ScratchLens: Lens-Parametric Behavioral Equivalence for Scratch Programs

Two Scratch programs can be syntactically far apart-renamed variables, split scripts, extracted custom blocks, or reordered initialization-and still behave identically; a one-block edit, such as replacing a blocking broadcast with an asynchronous one, can create divergences visible only under specific schedules. Deciding behavioral equivalence is central to automated feedback, grading support, and repair validation, yet tree differencing is too strict and single-run dynamic comparison is unsound for concurrent, random, and timing-dependent behavior. We observe that equivalence for block-based programs is lens-parametric: final state, frame traces, monitors, event causality, and debug traces induce different observation relations. ScratchLens makes this explicit through a taxonomy of causal divergence phenomena and observation lenses. It compiles Scratch projects into a causal IR of typed resources and semantic transactions, canonicalizes renamings, guards, and procedure bodies, quotients same-trigger concurrency with Mazurkiewicz trace normal forms, separates program order from races, and handles residual frontiers through SMT obligations and VM-backed counterexample-guided refinement.
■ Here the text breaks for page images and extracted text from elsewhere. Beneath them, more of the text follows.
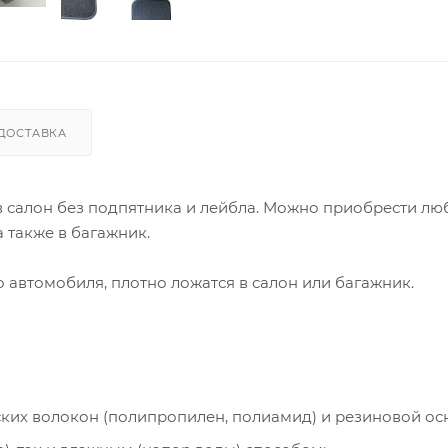
ДОСТАВКА
 в салон без подпятника и лейбла. Можно приобрести лю
 также в багажник.
автомобиля, плотно ложатся в салон или багажник.
ческих волокон (полипропилен, полиамид) и резиновой ос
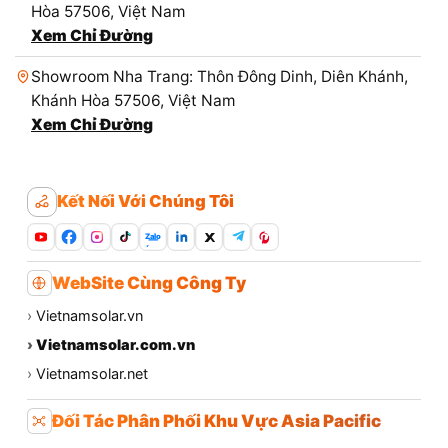
Hòa 57506, Việt Nam
Xem Chỉ Đường
Showroom Nha Trang: Thôn Đông Dinh, Diên Khánh,
Khánh Hòa 57506, Việt Nam
Xem Chỉ Đường
Kết Nối Với Chúng Tôi
Zalo
WebSite Cùng Công Ty
›
Vietnamsolar.vn
›
Vietnamsolar.com.vn
›
Vietnamsolar.net
Đối Tác Phân Phối Khu Vực Asia Pacific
Conclusive verdicts carry evidence: equivalence by bijection and trace quotient, difference by a typed witness, and unresolved cases remain unknown. On a VM-witnessed mutation corpus from real Scratch projects, ScratchLens decides all 444 validated pairs and makes 0/158 false-equivalence claims on witnessed-different pairs under strict scoring. Structural, dynamic-only, and LLM baselines fail on the classes predicted by the taxonomy; ablations quantify the contribution of partial-order reduction and lens parametricity; and targeted scenarios expose ambiguous-mutant divergences missed by random testing.
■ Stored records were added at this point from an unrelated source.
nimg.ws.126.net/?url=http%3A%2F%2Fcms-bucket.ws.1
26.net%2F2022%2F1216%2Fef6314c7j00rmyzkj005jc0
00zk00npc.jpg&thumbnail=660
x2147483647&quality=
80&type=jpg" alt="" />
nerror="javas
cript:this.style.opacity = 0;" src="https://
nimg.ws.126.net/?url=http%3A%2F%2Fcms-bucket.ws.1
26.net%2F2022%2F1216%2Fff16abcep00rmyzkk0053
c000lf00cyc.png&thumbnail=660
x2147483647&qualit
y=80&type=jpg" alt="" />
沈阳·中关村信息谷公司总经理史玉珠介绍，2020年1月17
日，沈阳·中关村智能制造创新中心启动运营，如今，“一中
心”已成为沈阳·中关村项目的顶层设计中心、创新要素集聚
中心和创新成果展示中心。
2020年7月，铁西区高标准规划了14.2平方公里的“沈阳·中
翻译：两个 Scratch 程序可能在语法上差异显著——变量重命名、脚本拆分、自定义块提取或初始化顺序重排——但行为仍然完全相同；而一个块的编辑（例如将阻塞广播替换为异步广播）可能仅在特定调度下显现出差异。判定行为等价性对于自动化反馈、评分支持和修复验证至关重要，然而树差分过于严苛，而对于并发、随机及时序依赖行为，单次运行动态比较并不完备。我们观察到，基于块程序的等价性是透镜参数化的：最终状态、帧轨迹、监视器、事件因果和调试轨迹会引发不同的观察关系。ScratchLens 通过因果发散现象和观察透镜的分类体系明确了这一特性。它将 Scratch 项目编译为类型化资源和语义事务的因果中间表示，对重命名、守卫及过程体进行规范化，通过 Mazurkiewicz 迹范式对同触发并发进行商化，分离程序顺序与竞争，并通过 SMT 义务和基于虚拟机驱动的反例引导精化处理剩余前沿。确定性判决附带证据：通过双射和迹商化证明等价，通过类型化证据证明差异，未决案例则保持未知。在源自真实 Scratch 项目的虚拟机验证突变语料库上，ScratchLens 判定了所有 444 个经验证的配对，并在严格评分下，对验证为不同的配对未做出任何假等价声明（0/158）。结构基线、纯动态基线和大型语言模型基线在分类体系预测的类别上均失败；消融实验量化了偏序约简和透镜参数化的贡献；针对性场景揭示了随机测试未能发现的歧义突变发散。